[Task details]: Report the count of lines containing the word "Python" in the entries below, and nothing more.

[Start of Attachment]

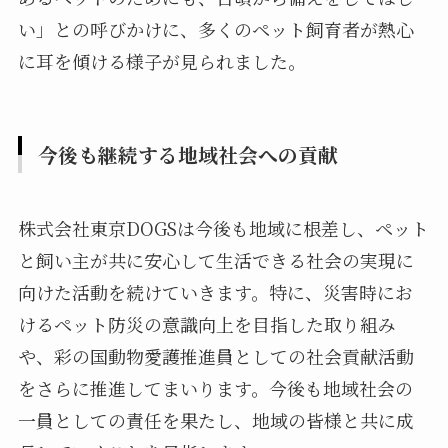
い」との呼びかけに、多くのペット飼育者が熱心
に耳を傾ける様子が見られました。
今後も継続する地域社会への貢献
株式会社東京DOGSは今後も地域に根差し、ペット
と飼い主が共に安心して生活できる社会の実現に
向けた活動を続けていきます。特に、災害時にお
けるペット防災の意識向上を目指した取り組み
や、彩の国動物愛護推進員としての社会貢献活動
をさらに推進してまいります。今後も地域社会の
一員としての責任を果たし、地域の皆様と共に成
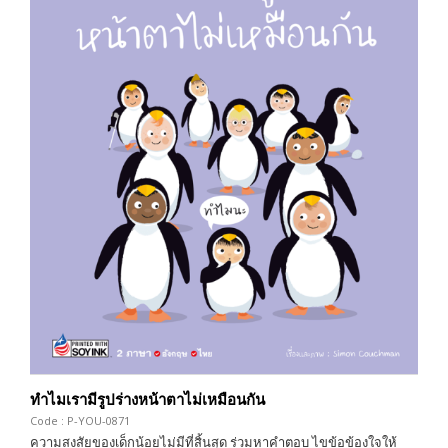
ทำไมเรามีรูปร่างหน้าตาไม่เหมือนกัน
Code : P-YOU-0871
ความสงสัยของเด็กน้อยไม่มีที่สิ้นสุด ร่วมหาคำตอบ ไขข้อข้องใจให้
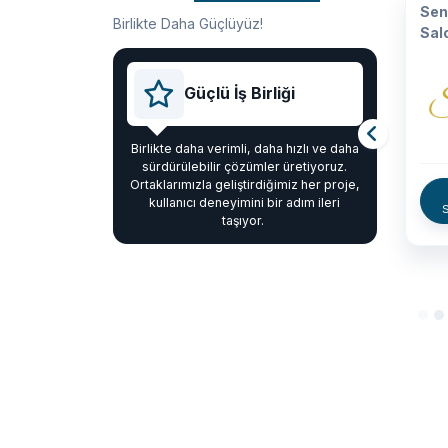
Charmante
Forbest
Sen
Birlikte Daha Güçlüyüz!
Acarsan
Sal
Güçlü İş Birliği
Birlikte daha verimli, daha hızlı ve daha
sürdürülebilir çözümler üretiyoruz.
Web
Ortaklarımızla geliştirdiğimiz her proje,
Sitesine Git
kullanıcı deneyimini bir adım ileri
S
taşıyor.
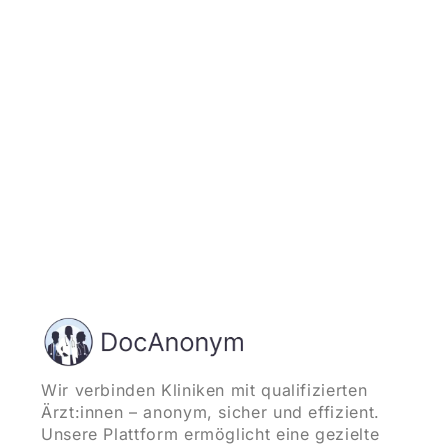
und starten
Wir verbinden Kliniken mit qualifizierten
Ärzt:innen – anonym, sicher und effizient.
Unsere Plattform ermöglicht eine gezielte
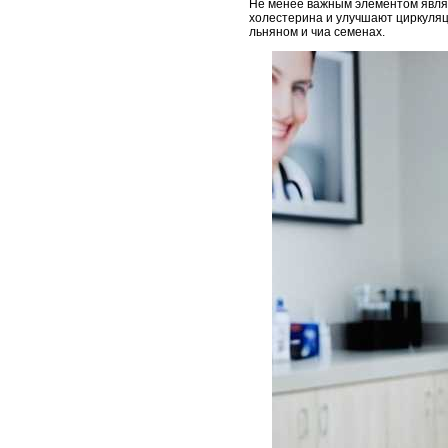
Не менее важным элементом явл
холестерина и улучшают циркуляци
льняном и чиа семенах.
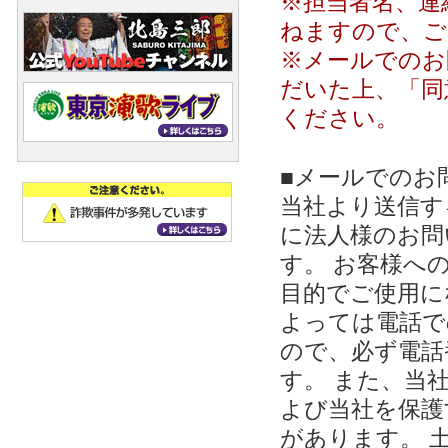
※担当者名、連
ねますので、ご
※メールでのお
だいた上、「同
ください。
■メールでのお
当社より送信する
に法人様のお問
す。 お客様への
目的でご使用に
よっては電話で
ので、必ず電話
す。 また、当
よび当社を保護
があります。 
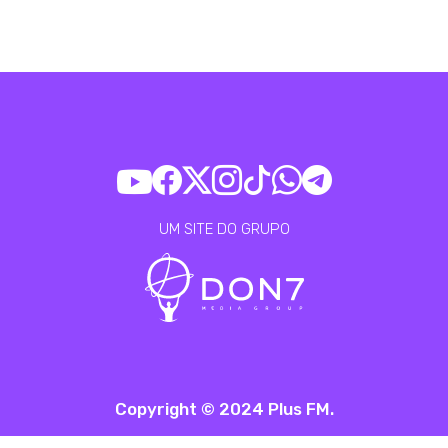
UM SITE DO GRUPO
Copyright © 2024 Plus FM.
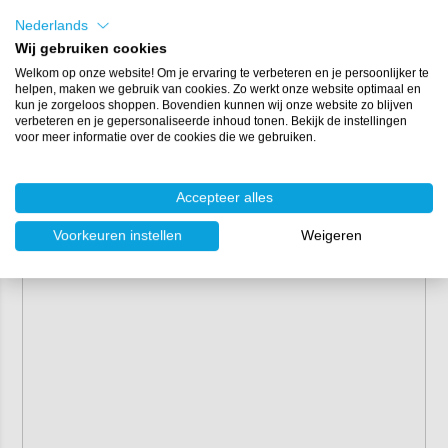
Nederlands
Wij gebruiken cookies
Welkom op onze website! Om je ervaring te verbeteren en je persoonlijker te
helpen, maken we gebruik van cookies. Zo werkt onze website optimaal en
kun je zorgeloos shoppen. Bovendien kunnen wij onze website zo blijven
verbeteren en je gepersonaliseerde inhoud tonen. Bekijk de instellingen
voor meer informatie over de cookies die we gebruiken.
Accepteer alles
Voorkeuren instellen
Weigeren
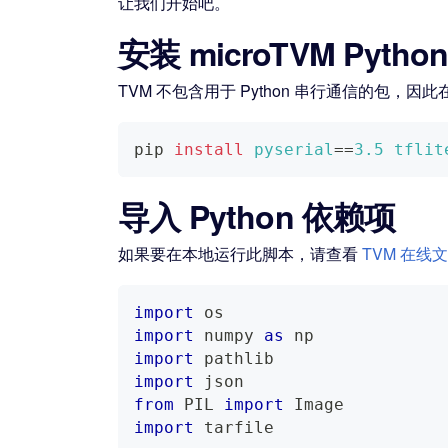
让我们开始吧。
安装 microTVM Pyth
TVM 不包含用于 Python 串行通信的包，因此
pip 
install
pyserial
==
3.5
tflit
导入 Python 依赖项
如果要在本地运行此脚本，请查看
TVM 在线
import
 os
import
 numpy 
as
 np
import
 pathlib
import
 json
from
 PIL 
import
 Image
import
 tarfile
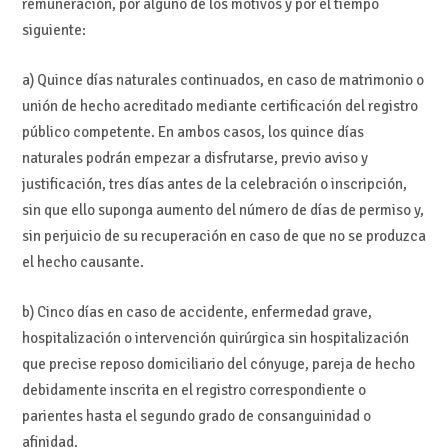
remuneración, por alguno de los motivos y por el tiempo
siguiente:
a) Quince días naturales continuados, en caso de matrimonio o
unión de hecho acreditado mediante certificación del registro
público competente. En ambos casos, los quince días
naturales podrán empezar a disfrutarse, previo aviso y
justificación, tres días antes de la celebración o inscripción,
sin que ello suponga aumento del número de días de permiso y,
sin perjuicio de su recuperación en caso de que no se produzca
el hecho causante.
b) Cinco días en caso de accidente, enfermedad grave,
hospitalización o intervención quirúrgica sin hospitalización
que precise reposo domiciliario del cónyuge, pareja de hecho
debidamente inscrita en el registro correspondiente o
parientes hasta el segundo grado de consanguinidad o
afinidad.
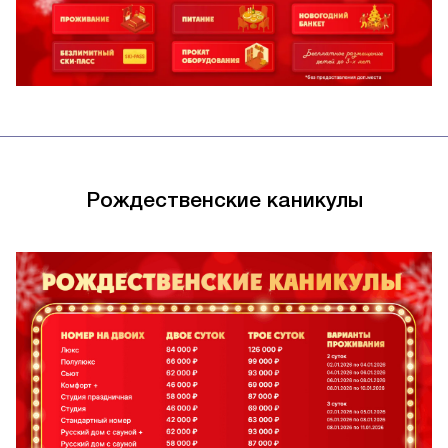
Рождественские каникулы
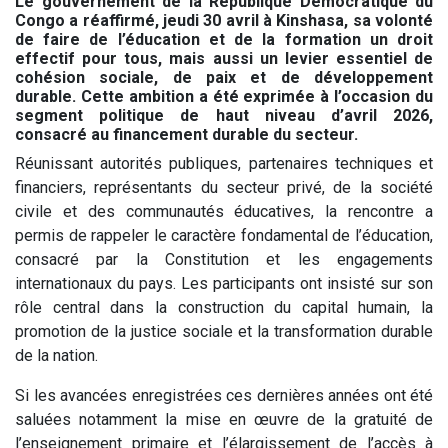
Le gouvernement de la République Démocratique du
Congo a réaffirmé, jeudi 30 avril à Kinshasa, sa volonté
de faire de l’éducation et de la formation un droit
effectif pour tous, mais aussi un levier essentiel de
cohésion sociale, de paix et de développement
durable. Cette ambition a été exprimée à l’occasion du
segment politique de haut niveau d’avril 2026,
consacré au financement durable du secteur.
Réunissant autorités publiques, partenaires techniques et
financiers, représentants du secteur privé, de la société
civile et des communautés éducatives, la rencontre a
permis de rappeler le caractère fondamental de l’éducation,
consacré par la Constitution et les engagements
internationaux du pays. Les participants ont insisté sur son
rôle central dans la construction du capital humain, la
promotion de la justice sociale et la transformation durable
de la nation.
Si les avancées enregistrées ces dernières années ont été
saluées notamment la mise en œuvre de la gratuité de
l’enseignement primaire et l’élargissement de l’accès à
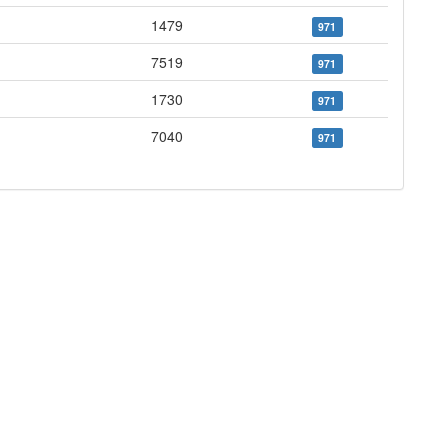
1479
971
7519
971
1730
971
7040
971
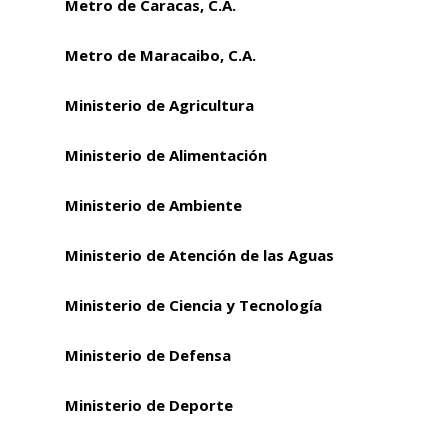
Metro de Caracas, C.A.
Metro de Maracaibo, C.A.
Ministerio de Agricultura
Ministerio de Alimentación
Ministerio de Ambiente
Ministerio de Atención de las Aguas
Ministerio de Ciencia y Tecnología
Ministerio de Defensa
Ministerio de Deporte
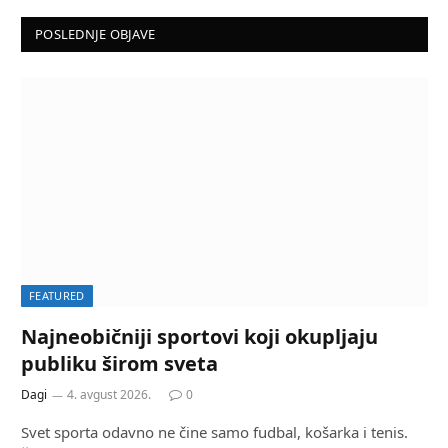
POSLEDNJE OBJAVE
FEATURED
Najneobičniji sportovi koji okupljaju
publiku širom sveta
Dagi
4. avgust 2026.
0
Svet sporta odavno ne čine samo fudbal, košarka i tenis.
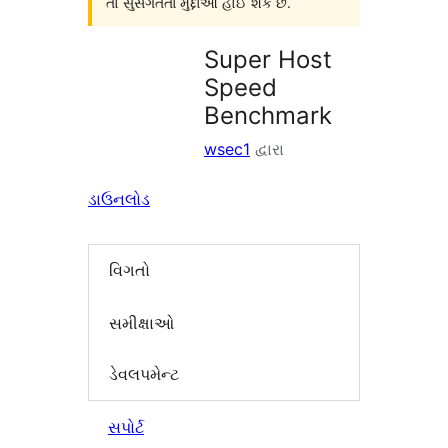
તો સુસંગતતા મુદ્દાઓ હોઈ શકે છે.
Super Host
Speed
Benchmark
wsec1
દ્વારા
ડાઉનલોડ
વિગતો
સમીક્ષાઓ
ડેવલપમેન્ટ
સપોર્ટ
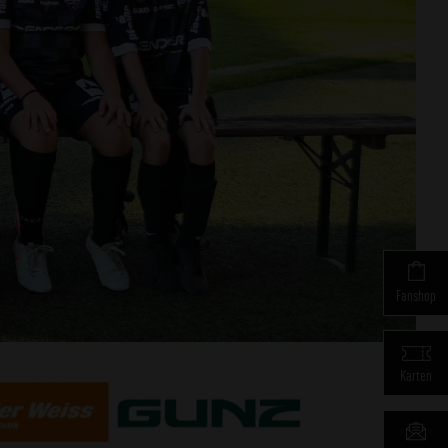
Fanshop
Karten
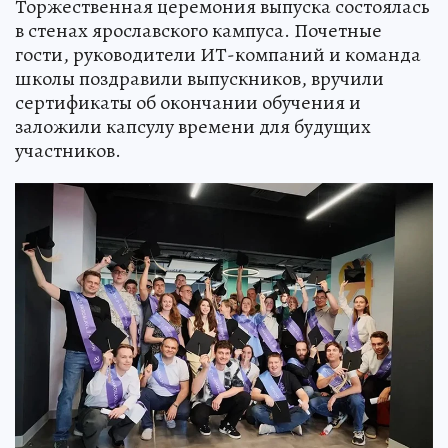
Торжественная церемония выпуска состоялась
в стенах ярославского кампуса. Почетные
гости, руководители ИТ-компаний и команда
школы поздравили выпускников, вручили
сертификаты об окончании обучения и
заложили капсулу времени для будущих
участников.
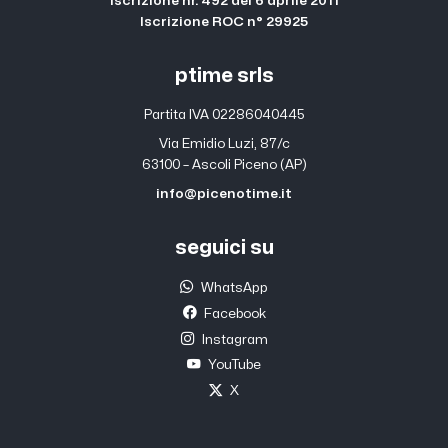
Iscrizione nr. 492 del 6 aprile 2011
Iscrizione ROC n° 29925
ptime srls
Partita IVA 02286040445
Via Emidio Luzi, 87/c
63100 – Ascoli Piceno (AP)
info@picenotime.it
seguici su
WhatsApp
Facebook
Instagram
YouTube
X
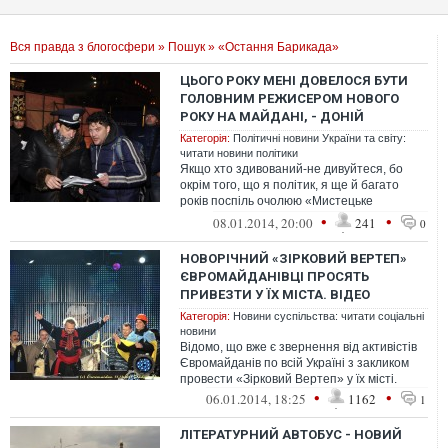
Вся правда з блогосфери
»
Пошук
» «Остання Барикада»
ЦЬОГО РОКУ МЕНІ ДОВЕЛОСЯ БУТИ
ГОЛОВНИМ РЕЖИСЕРОМ НОВОГО
РОКУ НА МАЙДАНІ, - ДОНІЙ
Категорія:
Політичні новини України та світу:
читати новини політики
Якщо хто здивований-не дивуйтеся, бо
окрім того, що я політик, я ще й багато
років поспіль очолюю «Мистецьке
об'єднання »Остання Барикада", яке
•
•
08.01.2014, 20:00
241
0
власне...
НОВОРІЧНИЙ «ЗІРКОВИЙ ВЕРТЕП»
ЄВРОМАЙДАНІВЦІ ПРОСЯТЬ
ПРИВЕЗТИ У ЇХ МІСТА. ВІДЕО
Категорія:
Новини суспільства: читати соціальні
новини
Відомо, що вже є звернення від активістів
Євромайданів по всій Україні з закликом
провести «Зірковий Вертеп» у їх місті.
•
•
06.01.2014, 18:25
1162
1
ЛІТЕРАТУРНИЙ АВТОБУС - НОВИЙ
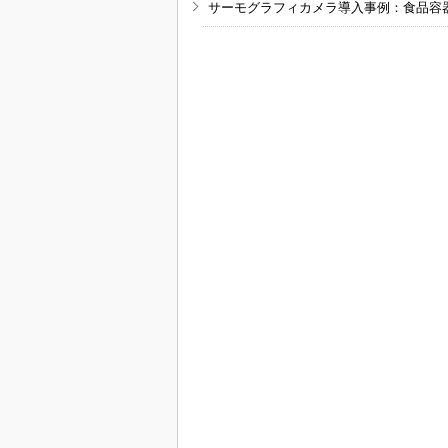
サーモグラフィカメラ導入事例：食品容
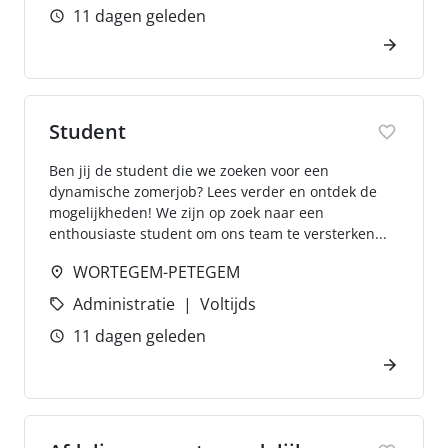
11 dagen geleden
Student
Ben jij de student die we zoeken voor een
dynamische zomerjob? Lees verder en ontdek de
mogelijkheden! We zijn op zoek naar een
enthousiaste student om ons team te versterken...
WORTEGEM-PETEGEM
Administratie
Voltijds
11 dagen geleden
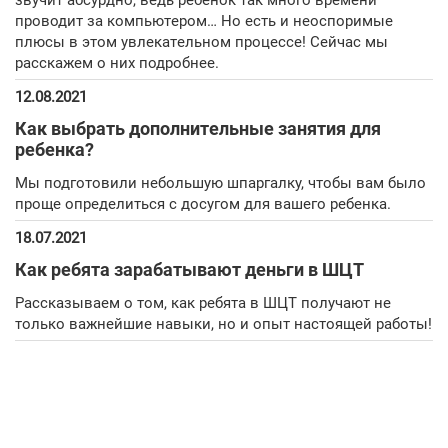
звучит абсурдно, ведь ребенок так много времени
проводит за компьютером… Но есть и неоспоримые
плюсы в этом увлекательном процессе! Сейчас мы
расскажем о них подробнее.
12.08.2021
Как выбрать дополнительные занятия для
ребенка?
Мы подготовили небольшую шпаргалку, чтобы вам было
проще определиться с досугом для вашего ребенка.
18.07.2021
Как ребята зарабатывают деньги в ШЦТ
Рассказываем о том, как ребята в ШЦТ получают не
только важнейшие навыки, но и опыт настоящей работы!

[End of Attachment]

[Response area]: 2